The start of the weekend was a wild caravan ride to see some natural gas drilling sites in the hillsides near Loyalsock State Forest. Guided by a local member of the Alliance for Responsible Drilling, our group drove down steep back roads, stopped along roadsides, counted waste water tank trucks in caravans of their own, then hiked across a muddy field for a birds-eye view of six active fracking wells.

One of the members of our group, a woman well into her seventies, carried a small note pad and jotted notes at every turn.

Another, just weeks after hip surgery, gratefully accepted a hand to climb a slippery slope, eager to see and understand further a topic she’s been studying for years.

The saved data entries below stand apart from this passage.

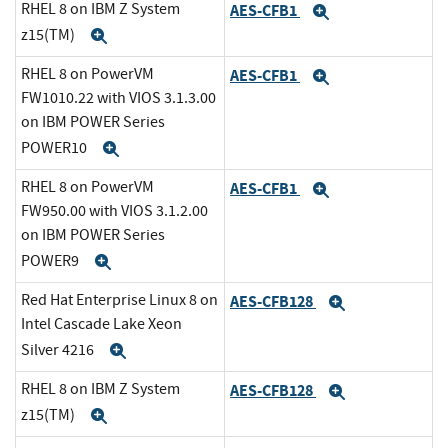
RHEL 8 on IBM Z System
AES-CFB1
Expand
z15(TM)
Expand
RHEL 8 on PowerVM
AES-CFB1
Expand
FW1010.22 with VIOS 3.1.3.00
on IBM POWER Series
POWER10
Expand
RHEL 8 on PowerVM
AES-CFB1
Expand
FW950.00 with VIOS 3.1.2.00
on IBM POWER Series
POWER9
Expand
Red Hat Enterprise Linux 8 on
AES-CFB128
Expand
Intel Cascade Lake Xeon
Silver 4216
Expand
RHEL 8 on IBM Z System
AES-CFB128
Expand
z15(TM)
Expand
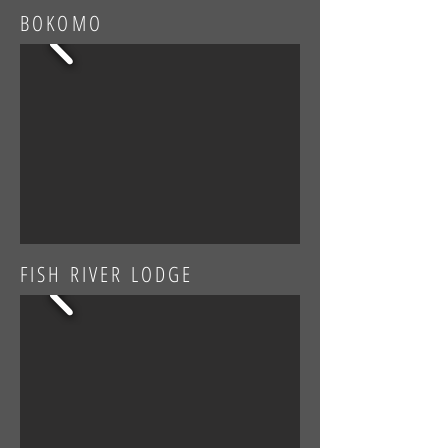
BOKOMO
FISH RIVER LODGE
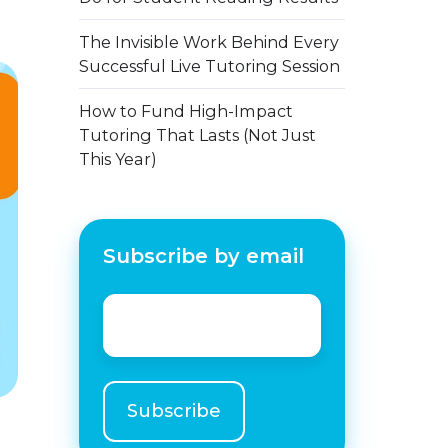
The Invisible Work Behind Every
Successful Live Tutoring Session
How to Fund High-Impact
Tutoring That Lasts (Not Just
This Year)
Subscribe by email
Email
*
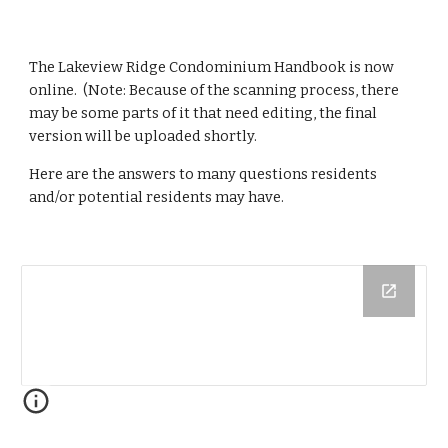
The Lakeview Ridge Condominium Handbook is now 
online.  (Note: Because of the scanning process, there 
may be some parts of it that need editing, the final 
version will be uploaded shortly.
Here are the answers to many questions residents 
and/or potential residents may have.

The conversation never stopped: How many gallons. What happens to the waste water. How far is the nearest stream. How many trucks per day.

From there we went back to our convention site, for meetings about judicial reform, industrial farming, the broken party system, how best to advocate for more open primaries.

Some of those in attendance were younger than I am (57, if you’ve been wondering).

Many were older.

Some much older.

One woman spoke of working for thirty years to find a way to promote a more impartial, well-prepared judiciary.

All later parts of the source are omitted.